> **What needs to be done**
Give the count of lines in the entries below that contain the string "posts", and only that count.

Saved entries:

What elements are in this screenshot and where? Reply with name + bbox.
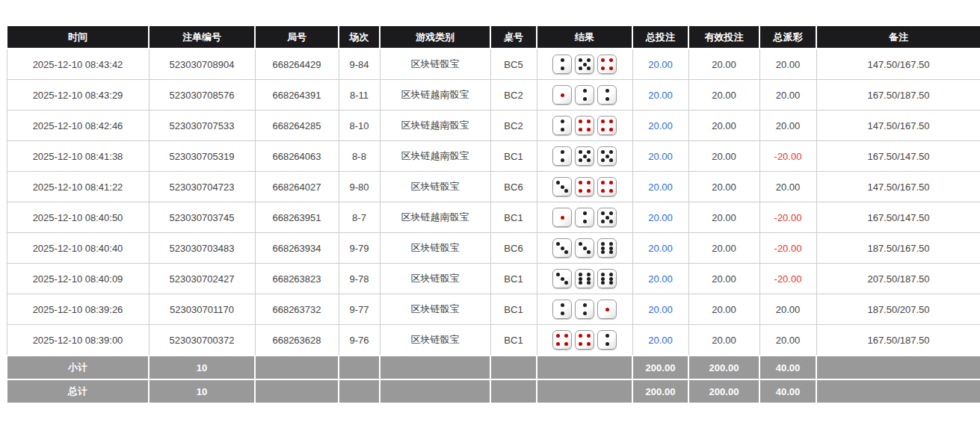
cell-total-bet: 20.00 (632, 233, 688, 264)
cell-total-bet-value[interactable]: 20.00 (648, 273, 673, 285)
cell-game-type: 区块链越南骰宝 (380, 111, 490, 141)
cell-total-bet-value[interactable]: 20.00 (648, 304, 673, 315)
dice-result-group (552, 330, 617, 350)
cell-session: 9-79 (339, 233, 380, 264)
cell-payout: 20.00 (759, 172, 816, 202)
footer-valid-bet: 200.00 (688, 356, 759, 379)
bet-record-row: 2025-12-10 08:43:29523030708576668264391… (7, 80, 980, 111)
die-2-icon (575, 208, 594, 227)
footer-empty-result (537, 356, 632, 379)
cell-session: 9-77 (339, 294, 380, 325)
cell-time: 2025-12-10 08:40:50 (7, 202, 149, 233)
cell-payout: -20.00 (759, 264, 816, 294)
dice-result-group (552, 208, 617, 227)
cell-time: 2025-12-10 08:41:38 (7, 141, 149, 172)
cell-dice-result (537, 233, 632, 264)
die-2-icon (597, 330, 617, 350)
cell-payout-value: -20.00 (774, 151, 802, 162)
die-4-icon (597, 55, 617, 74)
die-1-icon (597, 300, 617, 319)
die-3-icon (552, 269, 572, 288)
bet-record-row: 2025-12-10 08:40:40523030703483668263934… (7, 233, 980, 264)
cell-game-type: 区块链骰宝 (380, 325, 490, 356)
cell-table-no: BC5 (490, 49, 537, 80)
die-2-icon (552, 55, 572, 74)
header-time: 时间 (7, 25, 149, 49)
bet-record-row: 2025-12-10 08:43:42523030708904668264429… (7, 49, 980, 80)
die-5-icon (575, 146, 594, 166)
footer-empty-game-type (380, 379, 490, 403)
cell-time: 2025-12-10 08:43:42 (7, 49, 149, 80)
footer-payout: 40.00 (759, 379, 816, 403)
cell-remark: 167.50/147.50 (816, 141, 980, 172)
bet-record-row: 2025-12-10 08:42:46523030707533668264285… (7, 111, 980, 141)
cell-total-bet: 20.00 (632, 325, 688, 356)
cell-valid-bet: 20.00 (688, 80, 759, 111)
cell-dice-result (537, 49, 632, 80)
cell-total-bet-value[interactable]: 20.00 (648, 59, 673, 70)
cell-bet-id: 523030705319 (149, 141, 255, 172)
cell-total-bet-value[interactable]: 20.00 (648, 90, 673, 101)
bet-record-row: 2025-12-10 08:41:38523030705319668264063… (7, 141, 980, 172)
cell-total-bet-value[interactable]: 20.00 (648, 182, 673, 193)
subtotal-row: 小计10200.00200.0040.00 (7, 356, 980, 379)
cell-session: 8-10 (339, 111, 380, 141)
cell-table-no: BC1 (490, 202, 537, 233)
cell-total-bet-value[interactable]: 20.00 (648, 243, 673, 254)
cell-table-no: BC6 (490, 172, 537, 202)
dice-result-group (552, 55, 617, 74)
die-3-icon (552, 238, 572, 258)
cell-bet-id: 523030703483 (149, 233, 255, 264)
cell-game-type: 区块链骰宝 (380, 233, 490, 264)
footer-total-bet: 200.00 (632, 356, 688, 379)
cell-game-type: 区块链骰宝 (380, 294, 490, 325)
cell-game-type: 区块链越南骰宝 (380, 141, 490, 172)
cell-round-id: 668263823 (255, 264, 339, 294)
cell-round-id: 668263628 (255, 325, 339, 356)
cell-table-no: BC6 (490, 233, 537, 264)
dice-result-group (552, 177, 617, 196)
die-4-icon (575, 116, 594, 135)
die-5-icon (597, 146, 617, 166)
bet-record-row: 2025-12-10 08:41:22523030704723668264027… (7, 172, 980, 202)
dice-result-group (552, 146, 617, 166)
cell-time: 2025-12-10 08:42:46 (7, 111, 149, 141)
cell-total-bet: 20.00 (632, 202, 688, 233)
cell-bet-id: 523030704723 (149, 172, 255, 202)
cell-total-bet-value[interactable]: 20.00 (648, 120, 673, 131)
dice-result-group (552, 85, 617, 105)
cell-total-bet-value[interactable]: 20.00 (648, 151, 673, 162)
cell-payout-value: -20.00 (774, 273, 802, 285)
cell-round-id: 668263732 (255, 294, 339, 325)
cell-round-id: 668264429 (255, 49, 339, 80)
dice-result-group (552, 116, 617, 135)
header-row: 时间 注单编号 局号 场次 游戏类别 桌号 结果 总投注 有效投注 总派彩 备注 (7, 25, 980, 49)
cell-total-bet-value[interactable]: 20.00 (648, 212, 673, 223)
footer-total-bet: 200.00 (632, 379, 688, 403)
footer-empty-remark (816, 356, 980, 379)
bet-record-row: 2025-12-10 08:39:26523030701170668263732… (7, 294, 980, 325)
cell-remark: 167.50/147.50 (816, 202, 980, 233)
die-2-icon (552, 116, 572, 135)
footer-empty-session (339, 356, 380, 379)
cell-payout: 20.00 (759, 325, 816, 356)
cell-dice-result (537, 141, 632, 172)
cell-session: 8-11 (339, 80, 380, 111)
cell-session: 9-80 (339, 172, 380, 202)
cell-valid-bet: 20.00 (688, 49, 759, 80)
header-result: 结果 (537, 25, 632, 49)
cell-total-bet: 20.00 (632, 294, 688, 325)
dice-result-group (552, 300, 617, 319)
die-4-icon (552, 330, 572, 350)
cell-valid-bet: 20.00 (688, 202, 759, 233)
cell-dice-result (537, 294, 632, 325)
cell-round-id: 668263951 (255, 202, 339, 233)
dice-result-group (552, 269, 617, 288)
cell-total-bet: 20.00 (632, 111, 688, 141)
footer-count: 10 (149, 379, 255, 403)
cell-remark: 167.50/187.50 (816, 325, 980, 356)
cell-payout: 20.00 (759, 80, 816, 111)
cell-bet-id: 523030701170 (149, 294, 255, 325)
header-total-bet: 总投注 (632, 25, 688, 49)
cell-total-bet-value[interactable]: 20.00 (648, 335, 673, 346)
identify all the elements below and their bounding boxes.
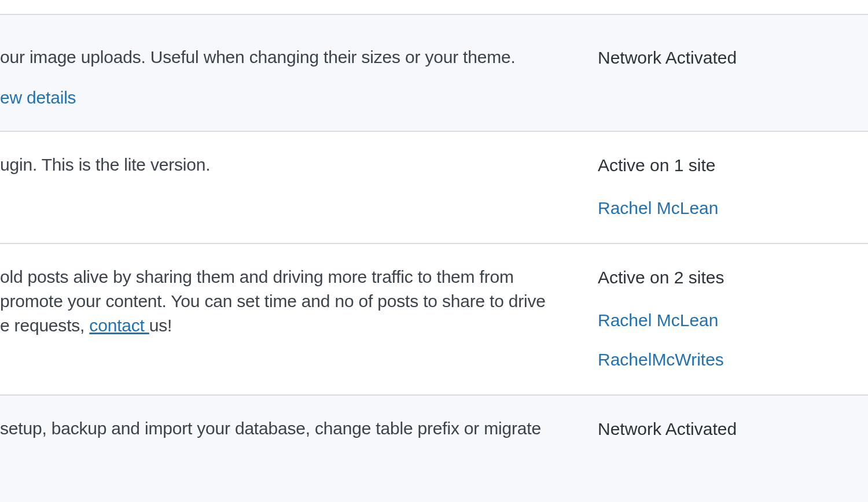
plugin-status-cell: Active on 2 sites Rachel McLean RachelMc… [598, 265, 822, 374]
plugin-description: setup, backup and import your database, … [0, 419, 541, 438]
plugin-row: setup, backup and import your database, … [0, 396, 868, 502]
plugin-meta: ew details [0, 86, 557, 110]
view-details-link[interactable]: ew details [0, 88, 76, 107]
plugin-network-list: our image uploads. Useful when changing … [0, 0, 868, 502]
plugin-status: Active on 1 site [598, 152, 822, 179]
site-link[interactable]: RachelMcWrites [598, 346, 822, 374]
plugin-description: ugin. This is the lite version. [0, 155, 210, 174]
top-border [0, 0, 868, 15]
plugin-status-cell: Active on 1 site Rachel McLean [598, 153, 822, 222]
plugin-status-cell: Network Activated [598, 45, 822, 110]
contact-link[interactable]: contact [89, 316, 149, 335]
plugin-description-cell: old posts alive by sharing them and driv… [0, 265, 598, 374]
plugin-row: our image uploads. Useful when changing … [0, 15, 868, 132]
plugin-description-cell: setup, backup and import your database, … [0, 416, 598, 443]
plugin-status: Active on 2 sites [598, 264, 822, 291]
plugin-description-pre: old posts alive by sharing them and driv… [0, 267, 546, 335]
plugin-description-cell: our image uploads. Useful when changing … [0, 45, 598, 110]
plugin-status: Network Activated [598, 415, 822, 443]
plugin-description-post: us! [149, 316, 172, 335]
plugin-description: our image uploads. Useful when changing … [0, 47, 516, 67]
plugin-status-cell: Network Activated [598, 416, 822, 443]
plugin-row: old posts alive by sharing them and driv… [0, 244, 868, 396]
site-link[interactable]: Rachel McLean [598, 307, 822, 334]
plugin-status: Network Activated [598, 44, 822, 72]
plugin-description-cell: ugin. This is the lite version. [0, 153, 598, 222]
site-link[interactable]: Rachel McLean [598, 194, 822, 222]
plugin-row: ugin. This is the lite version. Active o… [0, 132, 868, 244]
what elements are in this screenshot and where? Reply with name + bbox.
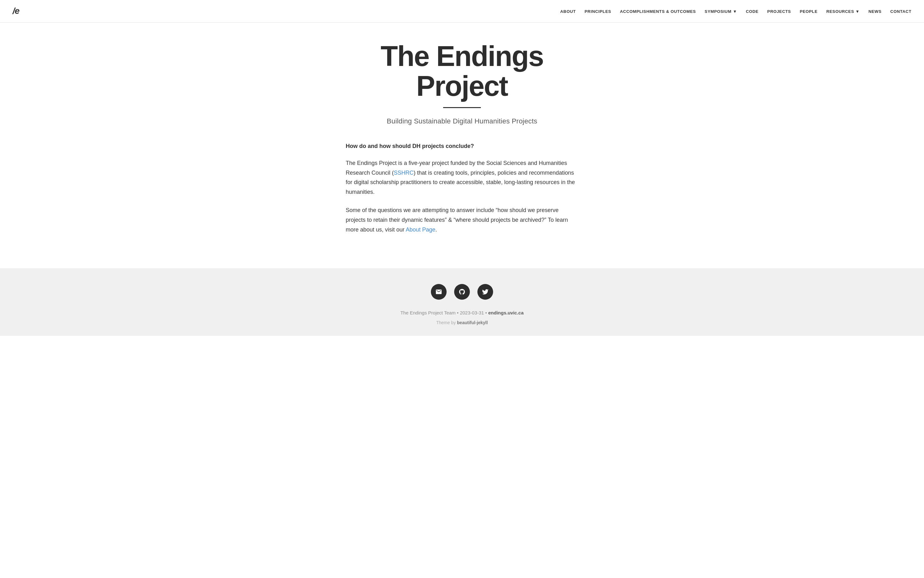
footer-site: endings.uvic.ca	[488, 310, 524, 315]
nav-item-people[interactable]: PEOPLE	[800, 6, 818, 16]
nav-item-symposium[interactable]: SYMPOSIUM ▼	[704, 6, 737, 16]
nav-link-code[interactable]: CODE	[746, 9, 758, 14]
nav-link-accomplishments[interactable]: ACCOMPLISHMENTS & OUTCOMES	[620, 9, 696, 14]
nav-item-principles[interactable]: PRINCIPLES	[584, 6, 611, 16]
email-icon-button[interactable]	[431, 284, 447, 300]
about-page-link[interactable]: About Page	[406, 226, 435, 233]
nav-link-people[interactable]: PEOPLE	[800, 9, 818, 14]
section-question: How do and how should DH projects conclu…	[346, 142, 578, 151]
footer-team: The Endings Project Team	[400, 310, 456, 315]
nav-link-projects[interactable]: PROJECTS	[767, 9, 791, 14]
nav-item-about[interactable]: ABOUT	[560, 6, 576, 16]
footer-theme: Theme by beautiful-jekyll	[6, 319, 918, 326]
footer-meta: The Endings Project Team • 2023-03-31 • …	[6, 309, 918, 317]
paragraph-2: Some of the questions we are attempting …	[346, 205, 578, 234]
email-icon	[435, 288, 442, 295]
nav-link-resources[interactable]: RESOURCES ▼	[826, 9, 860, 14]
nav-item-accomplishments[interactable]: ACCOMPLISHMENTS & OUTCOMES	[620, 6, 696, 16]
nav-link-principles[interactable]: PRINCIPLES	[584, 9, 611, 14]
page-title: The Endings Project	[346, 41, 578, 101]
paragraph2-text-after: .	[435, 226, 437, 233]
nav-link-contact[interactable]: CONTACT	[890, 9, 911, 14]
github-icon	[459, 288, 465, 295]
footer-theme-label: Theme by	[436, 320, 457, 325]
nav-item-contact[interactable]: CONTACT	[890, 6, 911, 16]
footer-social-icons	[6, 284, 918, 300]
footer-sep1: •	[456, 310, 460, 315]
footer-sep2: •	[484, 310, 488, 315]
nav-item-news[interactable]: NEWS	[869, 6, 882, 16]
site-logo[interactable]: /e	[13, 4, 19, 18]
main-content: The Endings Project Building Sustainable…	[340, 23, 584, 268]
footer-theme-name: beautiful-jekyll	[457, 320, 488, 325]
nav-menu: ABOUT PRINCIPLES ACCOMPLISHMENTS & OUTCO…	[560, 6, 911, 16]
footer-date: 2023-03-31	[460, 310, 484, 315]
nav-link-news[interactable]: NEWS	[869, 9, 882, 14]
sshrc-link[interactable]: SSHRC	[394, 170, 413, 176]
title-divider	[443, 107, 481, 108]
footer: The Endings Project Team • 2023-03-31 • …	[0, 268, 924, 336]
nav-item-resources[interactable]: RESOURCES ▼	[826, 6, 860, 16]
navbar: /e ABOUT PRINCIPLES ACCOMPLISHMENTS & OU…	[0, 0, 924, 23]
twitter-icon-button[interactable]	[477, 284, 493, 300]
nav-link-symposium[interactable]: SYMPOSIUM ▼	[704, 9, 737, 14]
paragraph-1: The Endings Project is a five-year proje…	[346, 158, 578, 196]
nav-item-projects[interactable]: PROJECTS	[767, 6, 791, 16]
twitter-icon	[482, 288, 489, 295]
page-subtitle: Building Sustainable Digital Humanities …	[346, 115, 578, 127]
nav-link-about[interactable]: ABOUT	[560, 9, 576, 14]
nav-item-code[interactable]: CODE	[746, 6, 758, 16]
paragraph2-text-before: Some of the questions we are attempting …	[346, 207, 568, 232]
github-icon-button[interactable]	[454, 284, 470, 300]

> **Answer space**
3